If no recovery file is available, delete the node's folder completely and reinstall it through ComfyUI Manager. This creates a fresh clone with an intact .git folder. You'll lose any custom configuration within that node's directory, which is why backups are essential.

Recovering Custom Nodes from Backup

When an update destroys your custom_nodes folder, restore from your backup immediately. Copy your backed up custom_nodes folder to the ComfyUI directory, replacing the current empty or broken folder.

After restoring, restart ComfyUI and test that nodes load correctly. Some nodes may need their dependencies reinstalled if the update affected Python packages. Open ComfyUI Manager and use the Try Fix option on any nodes showing installation issues.

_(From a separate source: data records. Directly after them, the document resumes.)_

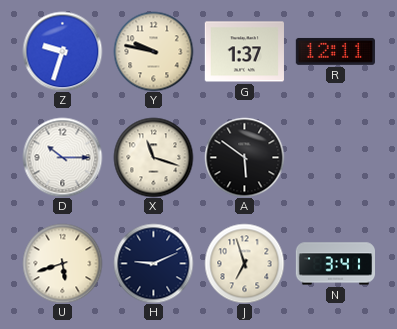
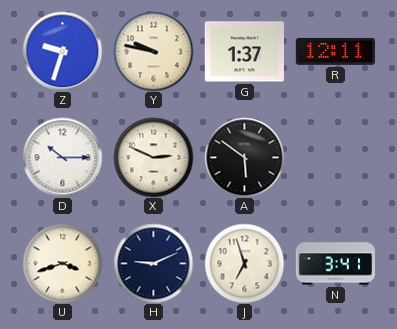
X: 11:18 -> 2:49
U: 5:42 -> 3:42
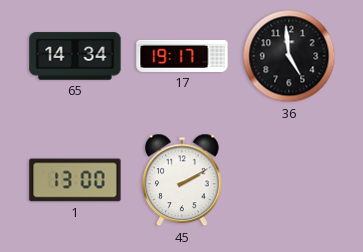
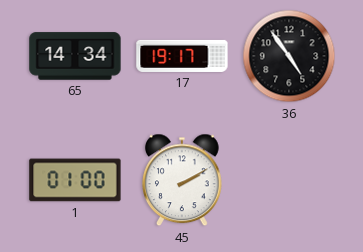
36: 4:59 -> 4:54
1: 13:00 -> 01:00
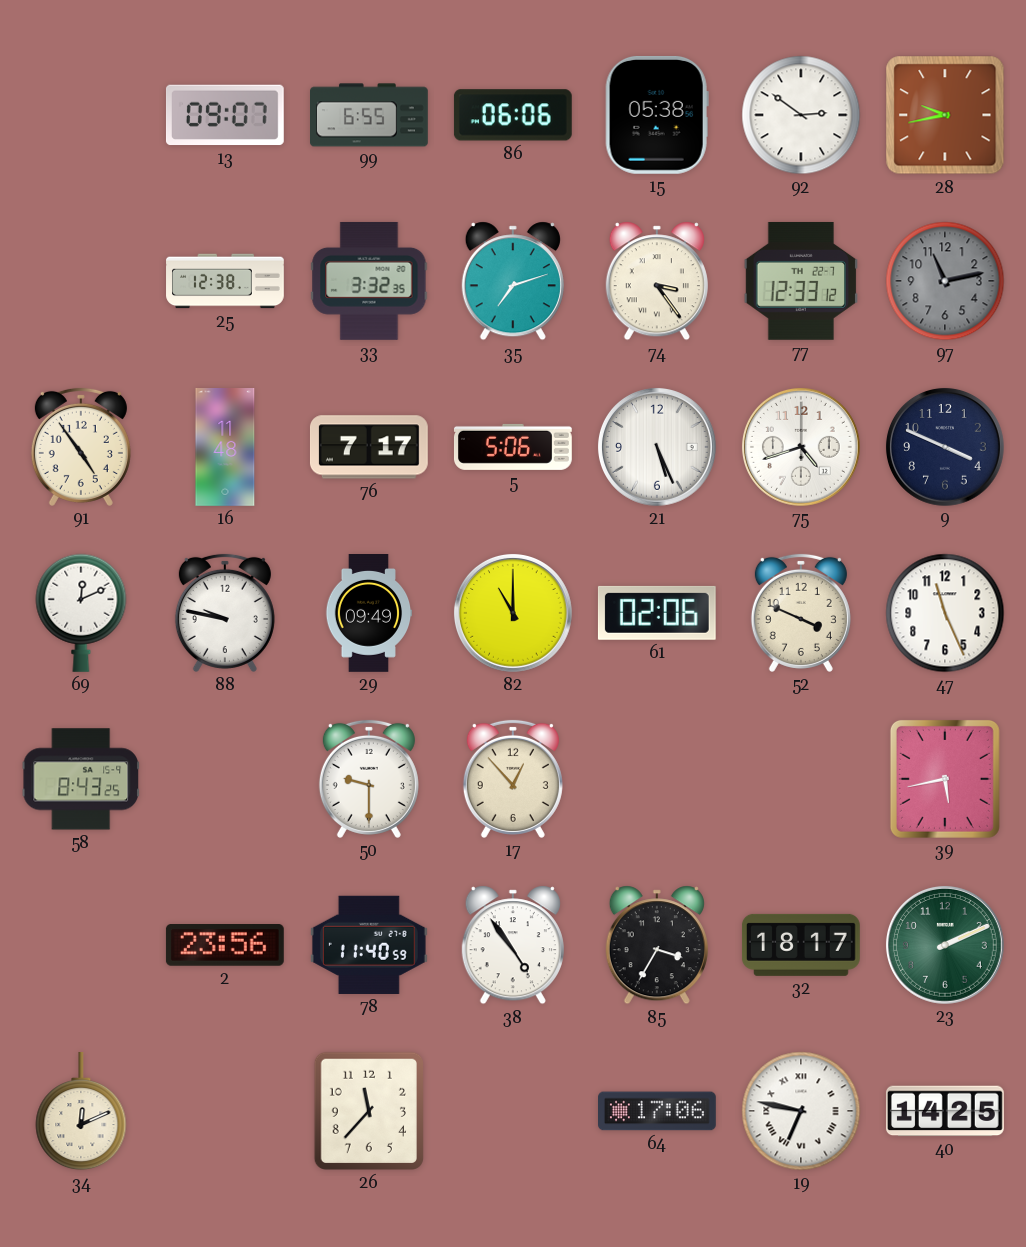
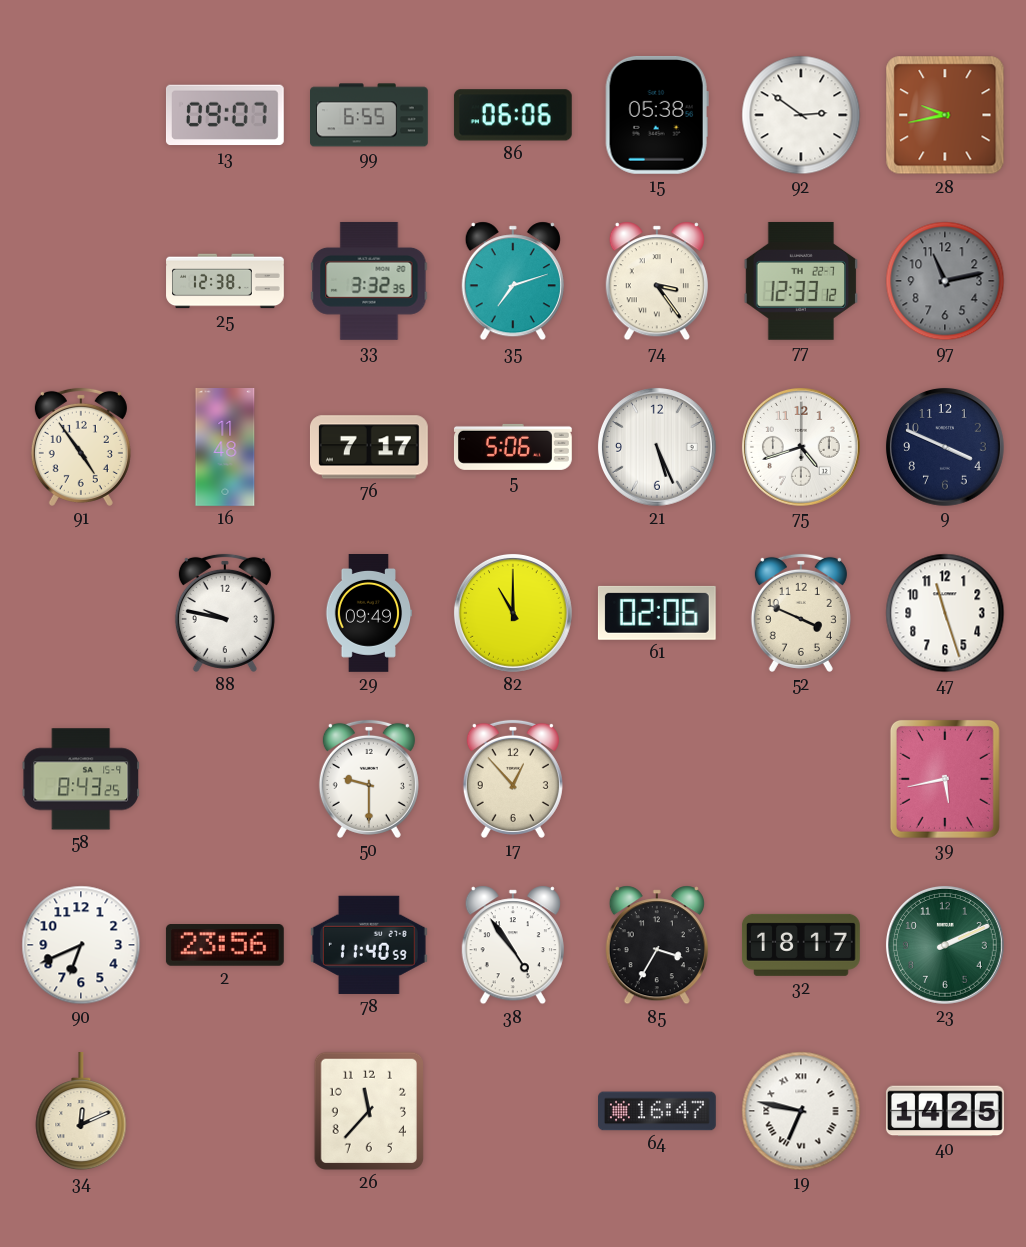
69: 12:11 -> none
47: 11:26 -> 11:27
90: none -> 6:41
64: 17:06 -> 16:47
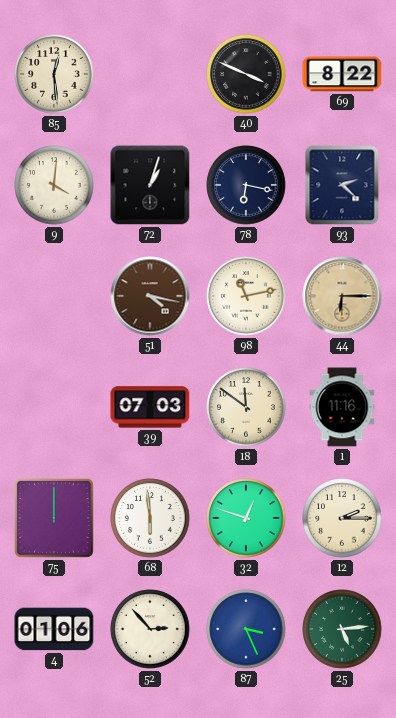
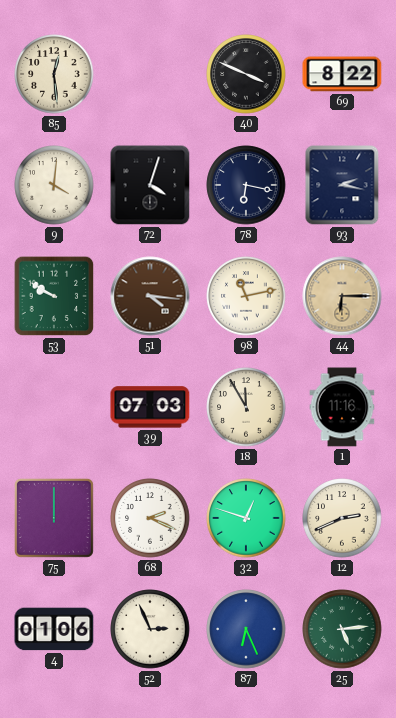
72: 1:03 -> 4:03
93: 2:22 -> 2:17
53: none -> 9:50
51: 4:17 -> 4:16
18: 11:51 -> 11:55
68: 5:59 -> 2:19
12: 2:15 -> 2:41
52: 2:53 -> 2:56
87: 3:26 -> 6:26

If specific nodes fail to load after restoration, check their GitHub repositories for compatibility information. Major ComfyUI updates sometimes break compatibility with older node versions. You may need to update certain nodes manually to versions compatible with your current ComfyUI version.

Understanding Update Methods and Risks

Different ComfyUI update methods carry different risks. Choosing the right method for your situation significantly affects your data safety.

ComfyUI Desktop Updates

ComfyUI Desktop provides the most user-friendly experience but has caused the most severe data loss. The desktop application's update process has been known to perform complete reinstallation, wiping all files in the installation directory.

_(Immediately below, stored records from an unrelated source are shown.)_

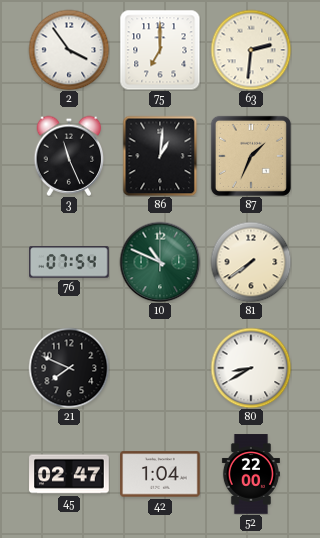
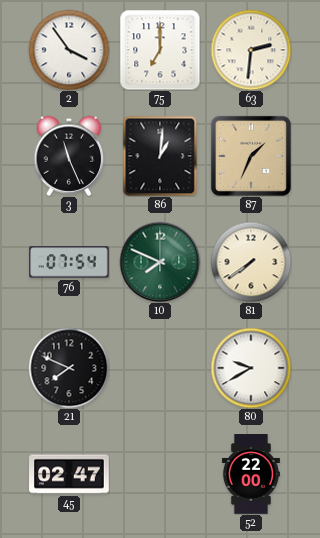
10: 10:49 -> 7:49
80: 8:40 -> 9:40
42: 1:04 -> none
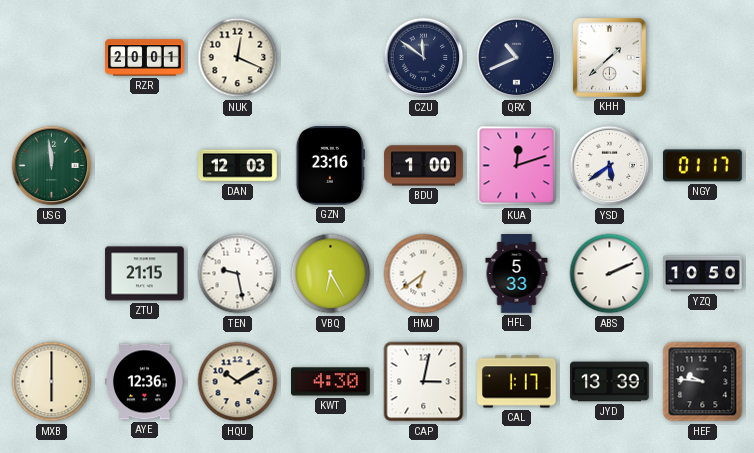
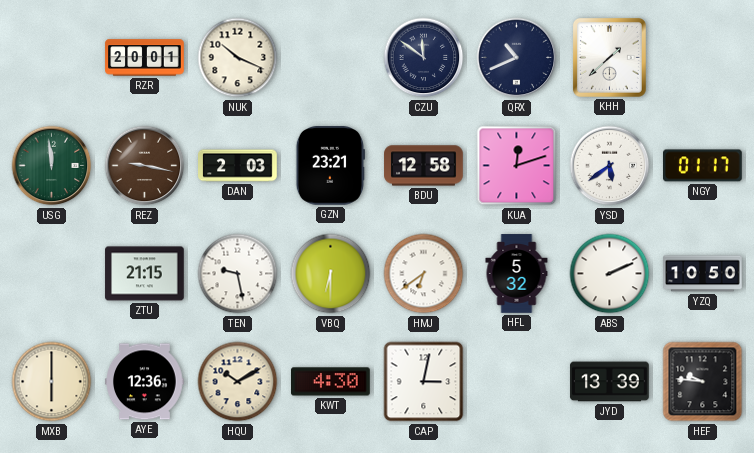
NUK: 12:19 -> 10:19
REZ: none -> 9:17
DAN: 12:03 -> 2:03
GZN: 23:16 -> 23:21
BDU: 1:00 -> 12:58
VBQ: 6:25 -> 6:30
HFL: 5:33 -> 5:32
CAL: 1:17 -> none
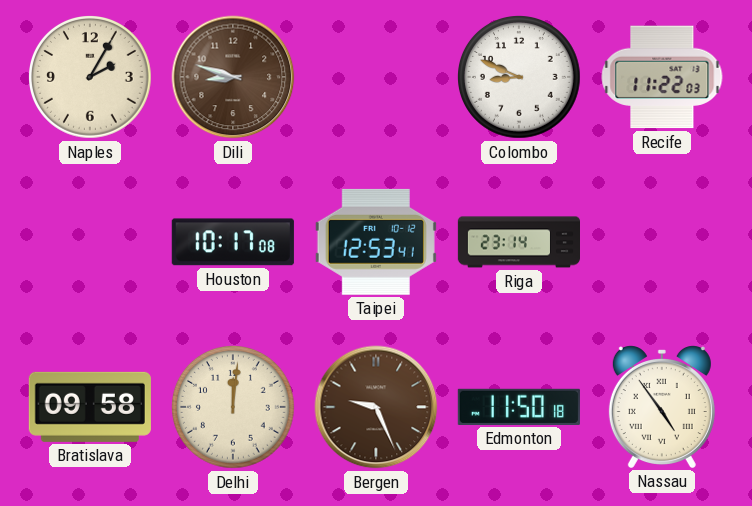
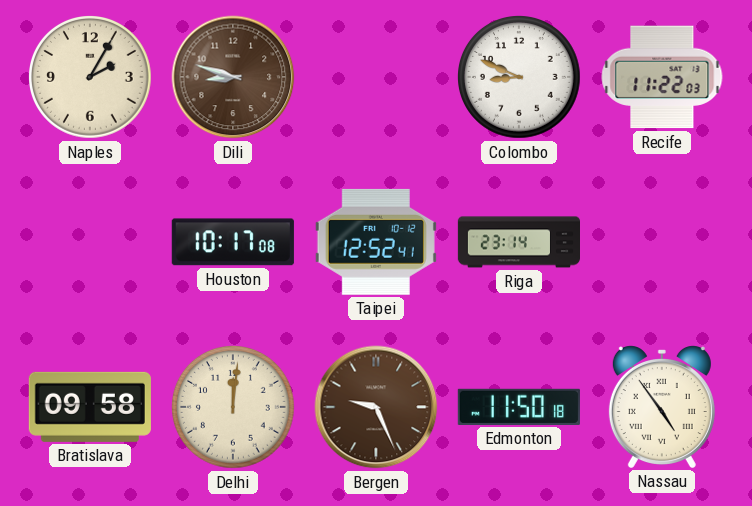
Taipei: 12:53 -> 12:52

If you use ComfyUI Desktop, treat every update as potentially destructive. Backup your entire ComfyUI directory before updating, not just custom_nodes. Use external model storage religiously since there is no safety net for models stored internally.

Check the ComfyUI Desktop release notes and user reports before applying any update. Community forums and Discord channels often report data loss issues before they're widely known. Waiting a few days after an update releases lets you benefit from others' testing.

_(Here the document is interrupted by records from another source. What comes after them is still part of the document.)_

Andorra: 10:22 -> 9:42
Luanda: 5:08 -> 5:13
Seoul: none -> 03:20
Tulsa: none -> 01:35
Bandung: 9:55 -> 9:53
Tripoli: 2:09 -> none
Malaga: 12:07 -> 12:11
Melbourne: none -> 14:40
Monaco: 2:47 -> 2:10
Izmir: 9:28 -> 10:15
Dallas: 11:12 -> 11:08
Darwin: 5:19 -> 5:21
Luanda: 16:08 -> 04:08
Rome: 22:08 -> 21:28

Consider whether ComfyUI Desktop is the right choice for your needs. The convenience of a desktop application may not justify the update risk if you have significant model and node investments. The portable version provides more control and safer updates at the cost of some convenience.

ComfyUI Manager Updates

ComfyUI Manager provides one-click update functionality that many users rely on. It can update ComfyUI core, update individual custom nodes, and install new nodes from repositories.

For custom node updates, ComfyUI Manager is generally safe. It updates nodes through git pull operations that preserve existing files while adding changes. The main risk is the .git folder deletion issue discussed earlier.

For ComfyUI core updates, ComfyUI Manager is convenient but provides less control than manual methods. You cannot easily choose a specific version or roll back if problems occur. Use it for minor updates when you want convenience, but consider manual methods for major version changes.

Always backup custom_nodes before using ComfyUI Manager's update functions. The few minutes spent on backup could save hours of restoration work.

Portable Version Batch Files

The portable version includes several batch files for updating different components. Understanding what each does helps you choose the appropriate one.

The update_comfyui.bat script updates only the core ComfyUI code. It performs a git pull to get the latest changes without touching models, custom nodes, or Python packages. This is the safest update option and appropriate for most situations.

The update_comfyui_stable.bat script updates to the latest stable release tag rather than the latest commit. Use this if you prefer stability over cutting-edge features. It's equally safe as update_comfyui.bat regarding data preservation.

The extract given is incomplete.